(Information begins)

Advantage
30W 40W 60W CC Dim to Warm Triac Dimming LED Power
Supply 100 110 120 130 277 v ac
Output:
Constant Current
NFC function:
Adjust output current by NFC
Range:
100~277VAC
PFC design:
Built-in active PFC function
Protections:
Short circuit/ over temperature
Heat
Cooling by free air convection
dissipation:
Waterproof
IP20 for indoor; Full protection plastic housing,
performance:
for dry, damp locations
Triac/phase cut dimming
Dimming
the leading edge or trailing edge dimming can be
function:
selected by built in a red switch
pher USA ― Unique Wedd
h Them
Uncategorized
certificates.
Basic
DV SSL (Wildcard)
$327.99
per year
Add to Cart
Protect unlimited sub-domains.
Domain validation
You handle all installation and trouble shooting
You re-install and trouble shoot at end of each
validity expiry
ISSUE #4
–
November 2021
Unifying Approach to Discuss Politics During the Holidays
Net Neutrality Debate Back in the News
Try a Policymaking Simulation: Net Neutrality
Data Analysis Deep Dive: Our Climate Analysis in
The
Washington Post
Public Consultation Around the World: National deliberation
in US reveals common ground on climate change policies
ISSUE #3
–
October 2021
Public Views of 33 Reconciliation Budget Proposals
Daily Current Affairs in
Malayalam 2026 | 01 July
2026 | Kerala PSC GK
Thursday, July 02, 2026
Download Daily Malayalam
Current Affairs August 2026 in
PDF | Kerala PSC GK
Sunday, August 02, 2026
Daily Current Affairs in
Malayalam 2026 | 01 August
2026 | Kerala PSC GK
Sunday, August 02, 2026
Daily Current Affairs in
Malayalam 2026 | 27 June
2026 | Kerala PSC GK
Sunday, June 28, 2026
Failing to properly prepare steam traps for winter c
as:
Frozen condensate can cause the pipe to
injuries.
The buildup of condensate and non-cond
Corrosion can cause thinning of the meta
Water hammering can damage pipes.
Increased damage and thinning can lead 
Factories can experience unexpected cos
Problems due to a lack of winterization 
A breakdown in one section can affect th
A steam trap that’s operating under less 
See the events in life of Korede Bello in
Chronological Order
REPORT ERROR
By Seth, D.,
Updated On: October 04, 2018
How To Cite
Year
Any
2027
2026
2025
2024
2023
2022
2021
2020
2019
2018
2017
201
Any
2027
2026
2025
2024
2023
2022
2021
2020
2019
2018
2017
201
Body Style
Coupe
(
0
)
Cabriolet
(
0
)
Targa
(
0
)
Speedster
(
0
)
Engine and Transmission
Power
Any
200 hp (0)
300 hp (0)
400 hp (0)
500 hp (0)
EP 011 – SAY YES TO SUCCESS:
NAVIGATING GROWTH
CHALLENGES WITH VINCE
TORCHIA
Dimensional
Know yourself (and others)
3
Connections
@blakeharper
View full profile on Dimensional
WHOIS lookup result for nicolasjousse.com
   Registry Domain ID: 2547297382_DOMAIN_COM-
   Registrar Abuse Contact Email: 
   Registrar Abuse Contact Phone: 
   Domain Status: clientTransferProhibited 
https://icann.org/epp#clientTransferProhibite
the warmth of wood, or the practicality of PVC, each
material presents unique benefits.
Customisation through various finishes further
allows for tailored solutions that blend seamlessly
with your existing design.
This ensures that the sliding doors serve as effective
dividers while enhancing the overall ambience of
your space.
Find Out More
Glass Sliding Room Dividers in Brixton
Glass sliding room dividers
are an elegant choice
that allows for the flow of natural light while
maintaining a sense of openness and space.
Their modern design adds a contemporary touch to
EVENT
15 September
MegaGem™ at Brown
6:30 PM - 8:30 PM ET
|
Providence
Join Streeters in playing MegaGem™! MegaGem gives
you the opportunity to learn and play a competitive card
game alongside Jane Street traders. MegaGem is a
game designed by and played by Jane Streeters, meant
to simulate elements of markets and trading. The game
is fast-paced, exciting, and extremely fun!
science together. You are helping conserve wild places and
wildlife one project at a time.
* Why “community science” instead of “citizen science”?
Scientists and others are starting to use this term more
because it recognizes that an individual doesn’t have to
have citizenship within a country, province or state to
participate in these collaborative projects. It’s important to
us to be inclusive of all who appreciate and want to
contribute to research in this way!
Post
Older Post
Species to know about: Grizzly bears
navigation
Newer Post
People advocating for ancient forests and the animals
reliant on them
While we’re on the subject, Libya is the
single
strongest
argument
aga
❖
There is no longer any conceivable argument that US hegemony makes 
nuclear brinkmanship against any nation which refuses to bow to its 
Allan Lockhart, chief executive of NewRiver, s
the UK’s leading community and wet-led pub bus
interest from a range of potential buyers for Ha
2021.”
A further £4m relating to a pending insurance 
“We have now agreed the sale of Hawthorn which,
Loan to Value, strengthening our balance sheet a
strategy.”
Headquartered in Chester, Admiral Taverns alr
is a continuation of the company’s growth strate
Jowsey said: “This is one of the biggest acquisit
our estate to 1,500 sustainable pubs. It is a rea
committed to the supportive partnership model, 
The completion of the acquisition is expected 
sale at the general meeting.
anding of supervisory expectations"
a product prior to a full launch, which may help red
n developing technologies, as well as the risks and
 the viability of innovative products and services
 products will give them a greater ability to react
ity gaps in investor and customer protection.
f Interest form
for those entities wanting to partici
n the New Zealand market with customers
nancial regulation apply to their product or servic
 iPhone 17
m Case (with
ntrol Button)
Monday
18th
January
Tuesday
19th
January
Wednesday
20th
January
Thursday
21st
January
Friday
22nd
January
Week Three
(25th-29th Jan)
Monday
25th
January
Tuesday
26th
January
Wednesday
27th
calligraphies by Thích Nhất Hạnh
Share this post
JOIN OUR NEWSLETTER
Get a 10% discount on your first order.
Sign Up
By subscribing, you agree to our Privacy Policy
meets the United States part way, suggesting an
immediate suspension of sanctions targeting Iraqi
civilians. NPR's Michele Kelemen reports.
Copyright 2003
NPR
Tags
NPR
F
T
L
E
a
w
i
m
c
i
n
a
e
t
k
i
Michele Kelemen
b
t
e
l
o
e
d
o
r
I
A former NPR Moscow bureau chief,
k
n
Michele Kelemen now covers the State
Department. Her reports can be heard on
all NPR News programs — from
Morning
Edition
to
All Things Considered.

(Information ends)

Repeat the full set of records above character for character.

Advantage
30W 40W 60W CC Dim to Warm Triac Dimming LED Power
Supply 100 110 120 130 277 v ac
Output:
Constant Current
NFC function:
Adjust output current by NFC
Range:
100~277VAC
PFC design:
Built-in active PFC function
Protections:
Short circuit/ over temperature
Heat
Cooling by free air convection
dissipation:
Waterproof
IP20 for indoor; Full protection plastic housing,
performance:
for dry, damp locations
Triac/phase cut dimming
Dimming
the leading edge or trailing edge dimming can be
function:
selected by built in a red switch
pher USA ― Unique Wedd
h Them
Uncategorized
certificates.
Basic
DV SSL (Wildcard)
$327.99
per year
Add to Cart
Protect unlimited sub-domains.
Domain validation
You handle all installation and trouble shooting
You re-install and trouble shoot at end of each
validity expiry
ISSUE #4
–
November 2021
Unifying Approach to Discuss Politics During the Holidays
Net Neutrality Debate Back in the News
Try a Policymaking Simulation: Net Neutrality
Data Analysis Deep Dive: Our Climate Analysis in
The
Washington Post
Public Consultation Around the World: National deliberation
in US reveals common ground on climate change policies
ISSUE #3
–
October 2021
Public Views of 33 Reconciliation Budget Proposals
Daily Current Affairs in
Malayalam 2026 | 01 July
2026 | Kerala PSC GK
Thursday, July 02, 2026
Download Daily Malayalam
Current Affairs August 2026 in
PDF | Kerala PSC GK
Sunday, August 02, 2026
Daily Current Affairs in
Malayalam 2026 | 01 August
2026 | Kerala PSC GK
Sunday, August 02, 2026
Daily Current Affairs in
Malayalam 2026 | 27 June
2026 | Kerala PSC GK
Sunday, June 28, 2026
Failing to properly prepare steam traps for winter c
as:
Frozen condensate can cause the pipe to
injuries.
The buildup of condensate and non-cond
Corrosion can cause thinning of the meta
Water hammering can damage pipes.
Increased damage and thinning can lead 
Factories can experience unexpected cos
Problems due to a lack of winterization 
A breakdown in one section can affect th
A steam trap that’s operating under less 
See the events in life of Korede Bello in
Chronological Order
REPORT ERROR
By Seth, D.,
Updated On: October 04, 2018
How To Cite
Year
Any
2027
2026
2025
2024
2023
2022
2021
2020
2019
2018
2017
201
Any
2027
2026
2025
2024
2023
2022
2021
2020
2019
2018
2017
201
Body Style
Coupe
(
0
)
Cabriolet
(
0
)
Targa
(
0
)
Speedster
(
0
)
Engine and Transmission
Power
Any
200 hp (0)
300 hp (0)
400 hp (0)
500 hp (0)
EP 011 – SAY YES TO SUCCESS:
NAVIGATING GROWTH
CHALLENGES WITH VINCE
TORCHIA
Dimensional
Know yourself (and others)
3
Connections
@blakeharper
View full profile on Dimensional
WHOIS lookup result for nicolasjousse.com
   Registry Domain ID: 2547297382_DOMAIN_COM-
   Registrar Abuse Contact Email: 
   Registrar Abuse Contact Phone: 
   Domain Status: clientTransferProhibited 
https://icann.org/epp#clientTransferProhibite
the warmth of wood, or the practicality of PVC, each
material presents unique benefits.
Customisation through various finishes further
allows for tailored solutions that blend seamlessly
with your existing design.
This ensures that the sliding doors serve as effective
dividers while enhancing the overall ambience of
your space.
Find Out More
Glass Sliding Room Dividers in Brixton
Glass sliding room dividers
are an elegant choice
that allows for the flow of natural light while
maintaining a sense of openness and space.
Their modern design adds a contemporary touch to
EVENT
15 September
MegaGem™ at Brown
6:30 PM - 8:30 PM ET
|
Providence
Join Streeters in playing MegaGem™! MegaGem gives
you the opportunity to learn and play a competitive card
game alongside Jane Street traders. MegaGem is a
game designed by and played by Jane Streeters, meant
to simulate elements of markets and trading. The game
is fast-paced, exciting, and extremely fun!
science together. You are helping conserve wild places and
wildlife one project at a time.
* Why “community science” instead of “citizen science”?
Scientists and others are starting to use this term more
because it recognizes that an individual doesn’t have to
have citizenship within a country, province or state to
participate in these collaborative projects. It’s important to
us to be inclusive of all who appreciate and want to
contribute to research in this way!
Post
Older Post
Species to know about: Grizzly bears
navigation
Newer Post
People advocating for ancient forests and the animals
reliant on them
While we’re on the subject, Libya is the
single
strongest
argument
aga
❖
There is no longer any conceivable argument that US hegemony makes 
nuclear brinkmanship against any nation which refuses to bow to its 
Allan Lockhart, chief executive of NewRiver, s
the UK’s leading community and wet-led pub bus
interest from a range of potential buyers for Ha
2021.”
A further £4m relating to a pending insurance 
“We have now agreed the sale of Hawthorn which,
Loan to Value, strengthening our balance sheet a
strategy.”
Headquartered in Chester, Admiral Taverns alr
is a continuation of the company’s growth strate
Jowsey said: “This is one of the biggest acquisit
our estate to 1,500 sustainable pubs. It is a rea
committed to the supportive partnership model, 
The completion of the acquisition is expected 
sale at the general meeting.
anding of supervisory expectations"
a product prior to a full launch, which may help red
n developing technologies, as well as the risks and
 the viability of innovative products and services
 products will give them a greater ability to react
ity gaps in investor and customer protection.
f Interest form
for those entities wanting to partici
n the New Zealand market with customers
nancial regulation apply to their product or servic
 iPhone 17
m Case (with
ntrol Button)
Monday
18th
January
Tuesday
19th
January
Wednesday
20th
January
Thursday
21st
January
Friday
22nd
January
Week Three
(25th-29th Jan)
Monday
25th
January
Tuesday
26th
January
Wednesday
27th
calligraphies by Thích Nhất Hạnh
Share this post
JOIN OUR NEWSLETTER
Get a 10% discount on your first order.
Sign Up
By subscribing, you agree to our Privacy Policy
meets the United States part way, suggesting an
immediate suspension of sanctions targeting Iraqi
civilians. NPR's Michele Kelemen reports.
Copyright 2003
NPR
Tags
NPR
F
T
L
E
a
w
i
m
c
i
n
a
e
t
k
i
Michele Kelemen
b
t
e
l
o
e
d
o
r
I
A former NPR Moscow bureau chief,
k
n
Michele Kelemen now covers the State
Department. Her reports can be heard on
all NPR News programs — from
Morning
Edition
to
All Things Considered.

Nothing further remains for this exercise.